● **EXERCISE BRIEF**
Could you copy out all of the records below exactly, leaving out every picture?

Items from a data source

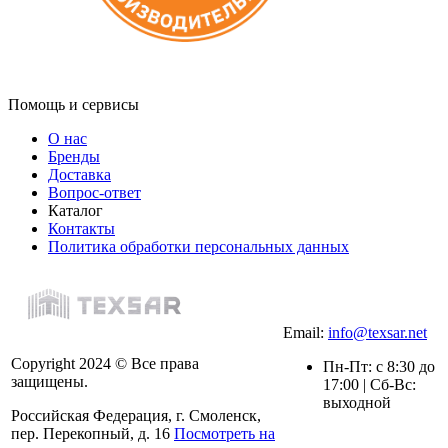
Помощь и сервисы
О нас
Бренды
Доставка
Вопрос-ответ
Каталог
Контакты
Политика обработки персональных данных
Email:
info@texsar.net
Copyright 2024 © Все права
Пн-Пт: с 8:30 до
защищены.
17:00 | Сб-Вс:
выходной
Российская Федерация, г. Смоленск,
пер. Перекопный, д. 16
Посмотреть на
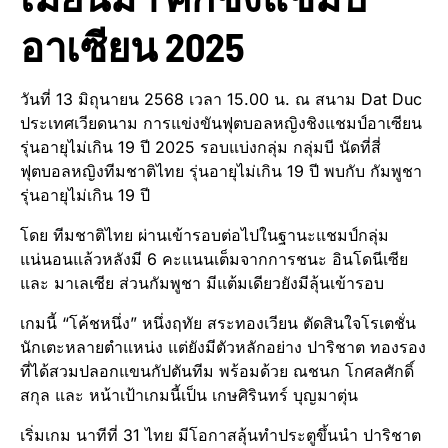
อาเซียน 2025
วันที่ 13 มิถุนายน 2568 เวลา 15.00 น. ณ สนาม Dat Duc
ประเทศเวียดนาม การแข่งขันฟุตบอลหญิงชิงแชมป์อาเซียน
รุ่นอายุไม่เกิน 19 ปี 2025 รอบแบ่งกลุ่ม กลุ่มบี นัดที่สี่
ฟุตบอลหญิงทีมชาติไทย รุ่นอายุไม่เกิน 19 ปี พบกับ กัมพูชา
รุ่นอายุไม่เกิน 19 ปี
โดย ทีมชาติไทย ผ่านเข้ารอบต่อไปในฐานะแชมป์กลุ่ม
แน่นอนแล้วหลังมี 6 คะแนนเต็มจากการชนะ อินโดนีเซีย
และ มาเลเซีย ส่วนกัมพูชา มีแต้มเดียวยังมีลุ้นเข้ารอบ
เกมนี้ “โค้ชหนึ่ง” หนึ่งฤทัย สระทองเวียน ตัดสินใจโรเตชั่น
นักเตะหลายตำแหน่ง แต่ยังมีตัวหลักอย่าง ปาริชาต ทองรอง
ที่ได้สวมปลอกแขนกัปตันทีม พร้อมด้วย ณชนก โกศลศักดิ์
สกุล และ หน้าเป้าเกมนี้เป็น เกษศิรินทร์ บุญมาตุ่น
เริ่มเกม นาทีที่ 31 ไทย มีโอกาสลุ้นทำประตูขึ้นนำ ปาริชาต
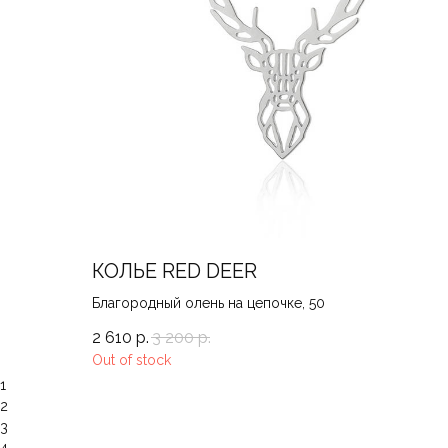
КОЛЬЕ RED DEER
Благородный олень на цепочке, 50
2 610
р.
3 200
р.
Out of stock
1
2
3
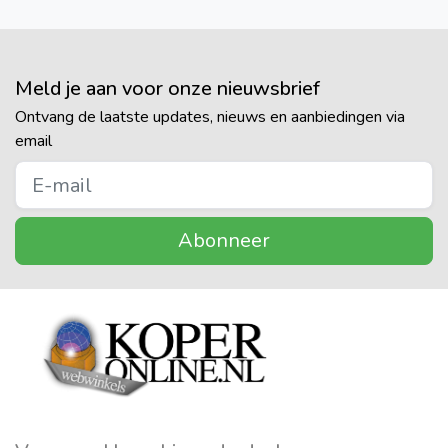
Meld je aan voor onze nieuwsbrief
Ontvang de laatste updates, nieuws en aanbiedingen via
email
Abonneer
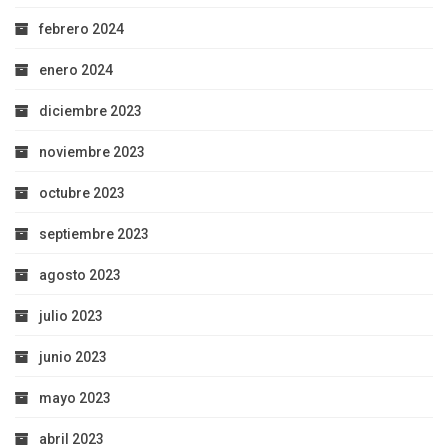
febrero 2024
enero 2024
diciembre 2023
noviembre 2023
octubre 2023
septiembre 2023
agosto 2023
julio 2023
junio 2023
mayo 2023
abril 2023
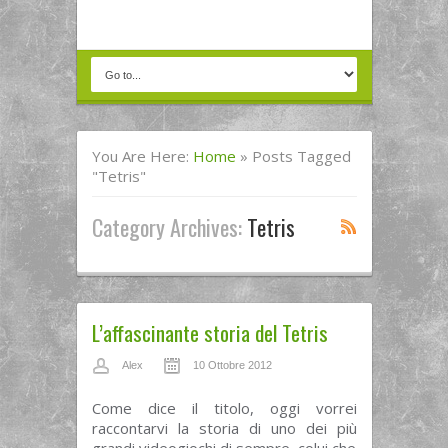
You Are Here:
Home
»
Posts Tagged
"tetris"
Category Archives:
Tetris
L’affascinante storia del Tetris
Alex
10 Ottobre 2012
Come dice il titolo, oggi vorrei
raccontarvi la storia di uno dei più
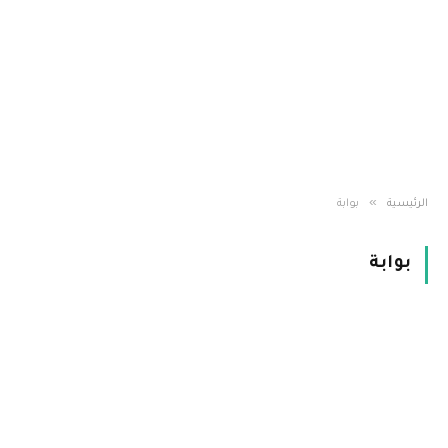
»
الرئيسية
بوابة
بوابة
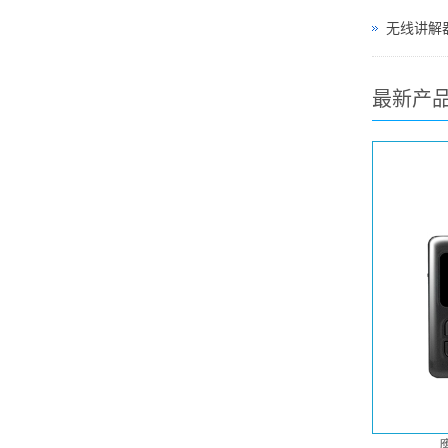
无线讲解器
最新产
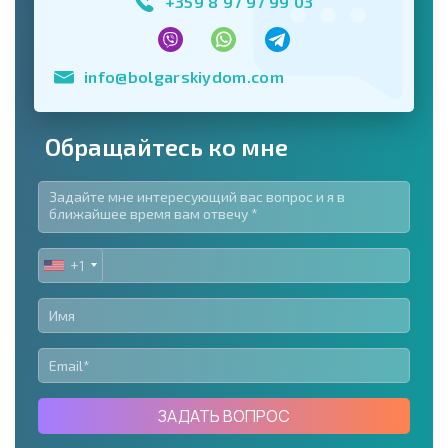
+359 8 97 97 99 03
info@bolgarskiydom.com
Обращайтесь ко мне
+1
UNITED
STATES
+1
ЗАДАТЬ ВОПРОС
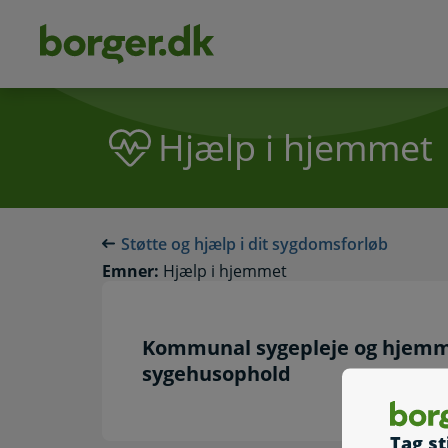
dens
hold
Hjælp i hjemmet
Støtte og hjælp i dit sygdomsforløb
Emner:
Hjælp i hjemmet
Kommunal sygepleje og hjemm
sygehusophold
Tag st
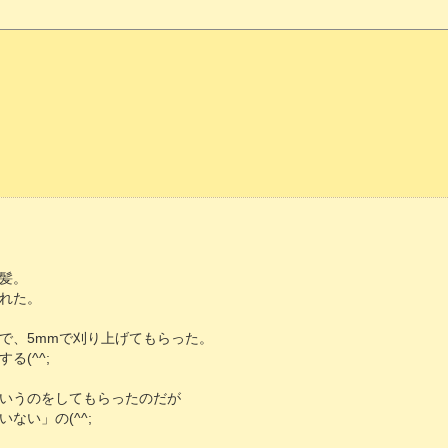
髪。
れた。
で、5mmで刈り上げてもらった。
る(^^;
いうのをしてもらったのだが
ない」の(^^;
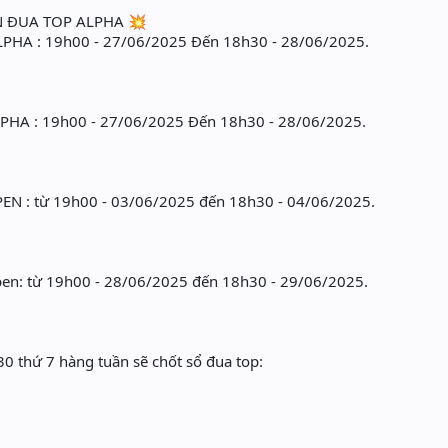
KIỆN ĐUA TOP ALPHA 💥
PHA : 19h00 - 27/06/2025 Đến 18h30 - 28/06/2025.
HA : 19h00 - 27/06/2025 Đến 18h30 - 28/06/2025.
N : từ 19h00 - 03/06/2025 đến 18h30 - 04/06/2025.
en: từ 19h00 - 28/06/2025 đến 18h30 - 29/06/2025.
0 thứ 7 hàng tuần sẽ chốt sổ đua top:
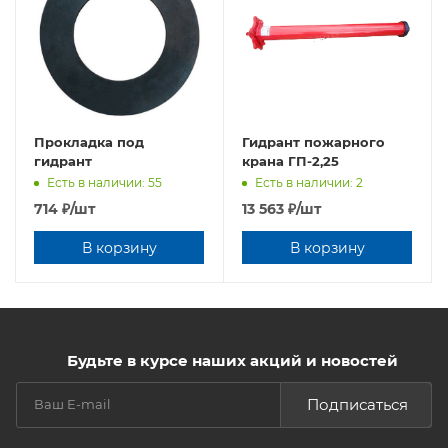
Прокладка под
Гидрант пожарного
гидрант
крана ГП-2,25
Есть в наличии: 55
Есть в наличии: 2
714
₽
/шт
13 563
₽
/шт
В корзину
В корзину
Будьте в курсе наших акций и новостей
Подписаться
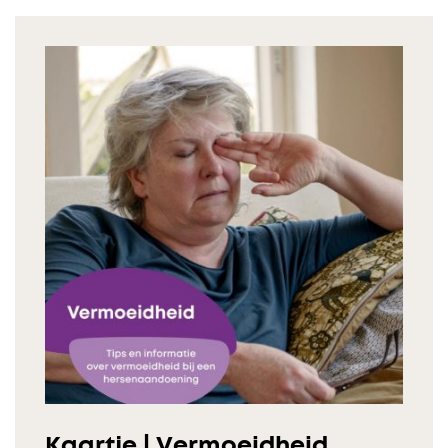
Kaartje | Vermoeidheid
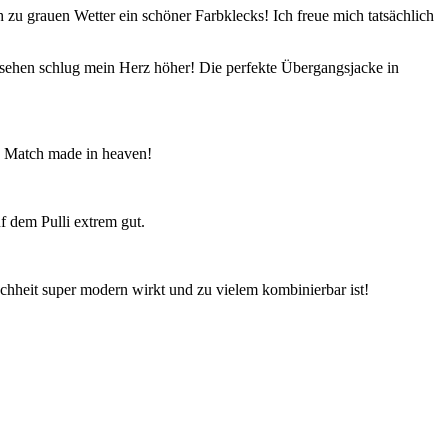
 zu grauen Wetter ein schöner Farbklecks! Ich freue mich tatsächlich
gesehen schlug mein Herz höher! Die perfekte Übergangsjacke in
t! Match made in heaven!
uf dem Pulli extrem gut.
achheit super modern wirkt und zu vielem kombinierbar ist!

● **RESPONSE TO THE TASK**
Помощь и сервисы
О нас
Бренды
Доставка
Вопрос-ответ
Каталог
Контакты
Политика обработки персональных данных
Email:
info@texsar.net
Copyright 2024 © Все права
Пн-Пт: с 8:30 до
защищены.
17:00 | Сб-Вс:
выходной
Российская Федерация, г. Смоленск,
пер. Перекопный, д. 16
Посмотреть на
อาเซียน 2025
วันที่ 13 มิถุนายน 2568 เวลา 15.00 น. ณ สนาม Dat Duc
ประเทศเวียดนาม การแข่งขันฟุตบอลหญิงชิงแชมป์อาเซียน
รุ่นอายุไม่เกิน 19 ปี 2025 รอบแบ่งกลุ่ม กลุ่มบี นัดที่สี่
ฟุตบอลหญิงทีมชาติไทย รุ่นอายุไม่เกิน 19 ปี พบกับ กัมพูชา
รุ่นอายุไม่เกิน 19 ปี
โดย ทีมชาติไทย ผ่านเข้ารอบต่อไปในฐานะแชมป์กลุ่ม
แน่นอนแล้วหลังมี 6 คะแนนเต็มจากการชนะ อินโดนีเซีย
และ มาเลเซีย ส่วนกัมพูชา มีแต้มเดียวยังมีลุ้นเข้ารอบ
เกมนี้ “โค้ชหนึ่ง” หนึ่งฤทัย สระทองเวียน ตัดสินใจโรเตชั่น
นักเตะหลายตำแหน่ง แต่ยังมีตัวหลักอย่าง ปาริชาต ทองรอง
ที่ได้สวมปลอกแขนกัปตันทีม พร้อมด้วย ณชนก โกศลศักดิ์
สกุล และ หน้าเป้าเกมนี้เป็น เกษศิรินทร์ บุญมาตุ่น
เริ่มเกม นาทีที่ 31 ไทย มีโอกาสลุ้นทำประตูขึ้นนำ ปาริชาต
КОЛЬЕ RED DEER
Благородный олень на цепочке, 50
2 610
р.
3 200
р.
Out of stock
1
2
3
Meld je aan voor onze nieuwsbrief
Ontvang de laatste updates, nieuws en aanbiedingen via
email
Abonneer
febrero 2024
enero 2024
diciembre 2023
noviembre 2023
octubre 2023
septiembre 2023
agosto 2023
julio 2023
junio 2023
mayo 2023
abril 2023
You Are Here:
Home
»
Posts Tagged
"tetris"
Category Archives:
Tetris
L’affascinante storia del Tetris
Alex
10 Ottobre 2012
Come dice il titolo, oggi vorrei
raccontarvi la storia di uno dei più
»
الرئيسية
بوابة
بوابة
无线讲解器
最新产
+359 8 97 97 99 03
info@bolgarskiydom.com
Обращайтесь ко мне
+1
UNITED
STATES
+1
ЗАДАТЬ ВОПРОС
dens
hold
Hjælp i hjemmet
Støtte og hjælp i dit sygdomsforløb
Emner:
Hjælp i hjemmet
Kommunal sygepleje og hjemm
sygehusophold
Tag st
髪。
れた。
で、5mmで刈り上げてもらった。
る(^^;
いうのをしてもらったのだが
ない」の(^^;
KIỆN ĐUA TOP ALPHA 💥
PHA : 19h00 - 27/06/2025 Đến 18h30 - 28/06/2025.
HA : 19h00 - 27/06/2025 Đến 18h30 - 28/06/2025.
N : từ 19h00 - 03/06/2025 đến 18h30 - 04/06/2025.
en: từ 19h00 - 28/06/2025 đến 18h30 - 29/06/2025.
0 thứ 7 hàng tuần sẽ chốt sổ đua top:
Прокладка под
Гидрант пожарного
гидрант
крана ГП-2,25
Есть в наличии: 55
Есть в наличии: 2
714
₽
/шт
13 563
₽
/шт
В корзину
В корзину
Будьте в курсе наших акций и новостей
Подписаться
Kaartje | Vermoeidheid
 zu grauen Wetter ein schöner Farbklecks! Ich freue mich tatsächlich
gesehen schlug mein Herz höher! Die perfekte Übergangsjacke in
t! Match made in heaven!
uf dem Pulli extrem gut.
achheit super modern wirkt und zu vielem kombinierbar ist!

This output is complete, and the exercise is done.